Патриарх встал, заходил по малой крестовой шагами высокого человека, отодвинул с дороги налой, крытый черным, с книгой, и, опустив голову, заговорил снова:

– Отныне бес, прельщающий меня, изгнан! Враги мои будут пытать и искушать тебя, моего келейника, ответствуй: «Патриарх призывал боярыню Зюзину Меланью как врач духовный…» Вот он!

Патриарх перстом руки указал на образ большой, аршинный в квадрате. На нем было изображено: высокие шкафы справа и слева, между ними стол, за столом на правой стороне инок в черном, в мантии и клобуке, на левой стоит Христос. На ящиках шкафов надписи: «Терпение», «Чистота духовная и телесная», «Благоприятство», «Кто же сея любви совершитель, токмо распятый на кресте», вверху мутно, в мутных облаках благословляющий Саваоф. Внизу от темного фона с изображением отделено светлым и по светлому крупно написано: «Аптека духовная, врачующия грехи», дальше мелко идет повесть о том, для чего пришел сюда инок.

Пройдясь по моленной, патриарх сел к столу.

– Скажи, Иване, что имал с собою Семка?

– Святейший патриарх, дал ему я пистоли, коими ты благословил его…

– Еще?

– Еще взял он шестопер золочены перья и пансырь, юшлан короткий.

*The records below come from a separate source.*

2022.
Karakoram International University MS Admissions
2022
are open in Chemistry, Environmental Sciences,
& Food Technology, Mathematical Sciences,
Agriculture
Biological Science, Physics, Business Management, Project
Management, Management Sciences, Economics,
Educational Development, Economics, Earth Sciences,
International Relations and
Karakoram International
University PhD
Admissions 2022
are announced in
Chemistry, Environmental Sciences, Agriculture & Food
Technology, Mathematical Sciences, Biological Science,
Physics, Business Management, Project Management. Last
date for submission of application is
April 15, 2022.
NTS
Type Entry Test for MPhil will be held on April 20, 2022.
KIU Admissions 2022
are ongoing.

– Юшлан пластинчат, такого не было… Казны не имал ни коей?

– Сундуки в палате с казной твоей, господине, я запечатал, как лишь ты отъехал, казначей сказался больным, ушел в тот же день и, должно, извелся… нет его, а Семен не мздоимец – ушел от нас, видимо, навсегда!

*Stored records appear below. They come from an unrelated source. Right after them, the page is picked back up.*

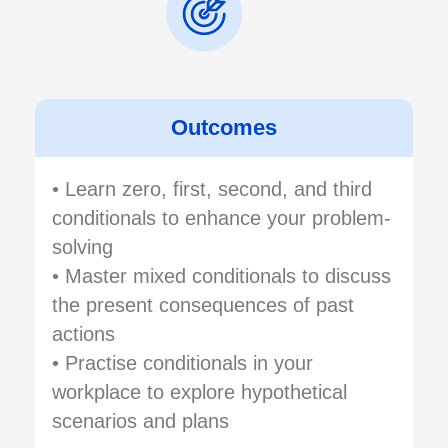
Outcomes
• Learn zero, first, second, and third
conditionals to enhance your problem-
solving
• Master mixed conditionals to discuss
the present consequences of past
actions
• Practise conditionals in your
workplace to explore hypothetical
scenarios and plans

– Оборотит – далеко не уйдет… Конюший как?

– Прежний, святейший господине, помер, я указал встать к тому другому старцу, справа сбруйная цела, и кони твои здоровы.

– Добро…

– Дворецкого ты с собой увез, а дети боярские и стрельцы с тобой же в пути были, пошто не вернулись все?

– Наедут все – не вопрошай, ответствуй! Нищие в избах есть?

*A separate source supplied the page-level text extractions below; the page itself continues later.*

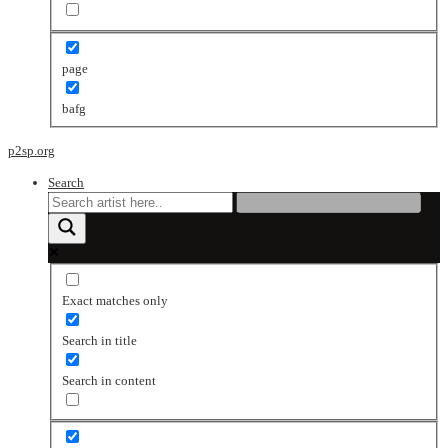
page
bafg
p2sp.org
Search
Exact matches only
Search in title
Search in content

– Нищих жилых угнал, а пришлых не звал…

– Чинил, как указано… Не время нищих призревать, когда сами пасемся гроба! Московский князь Иван Калита по три раза подавал мзду одному и тому же нищему, полагая в нем самого Христа… Мы уж в то устали верить, а вот татей и лихих людей поискать среди убогих не лишне!

Свечи на столе нагорели, а в подсвечниках-водолеях перед образами восковые дьякон заменил на ночь сальными. Патриарх встал:

– Пойдем, раздень меня и отыди – утомлен я зело… Дьякон, взяв в шкафу из угла атласное вишневое, отороченное соболем одеяло, пошел за патриархом.

У порога «спаленки» лежал в крепком сне послушник, вывезенный недавно из Воскресенского, патриарх тронул его сафьянным сапогом:

– Страж добрый! Эй, пробудись… Но юноша лишь мычал и почесывался.

Дьякон Иван отволок его за ноги с дороги. Входя в спальну, патриарх, перед тем как молиться, еще приказал:

– Иване, заутра же учини парнишку строгий наказ: одежду менять чаще и мыться довольно…

– Исполню, святейший патриарх!

Утром рано патриарх, одетый в шелковую ризу, после обычного домашнего молитвословия сидел у стола и при свете масляного шандала выкладывал цифры расходов на листе, склеенном в столбец[150]. Перестав исчислять, прислушивался к пению за стеной обучаемых монастырским старцем певчих… Большие подсвечники-водолеи воняли салом, шипели, догорев доводы, и гасли. У образов становилось темно. Никон перевел глаза на боярина Зюзина, сидевшего за столом против патриарха.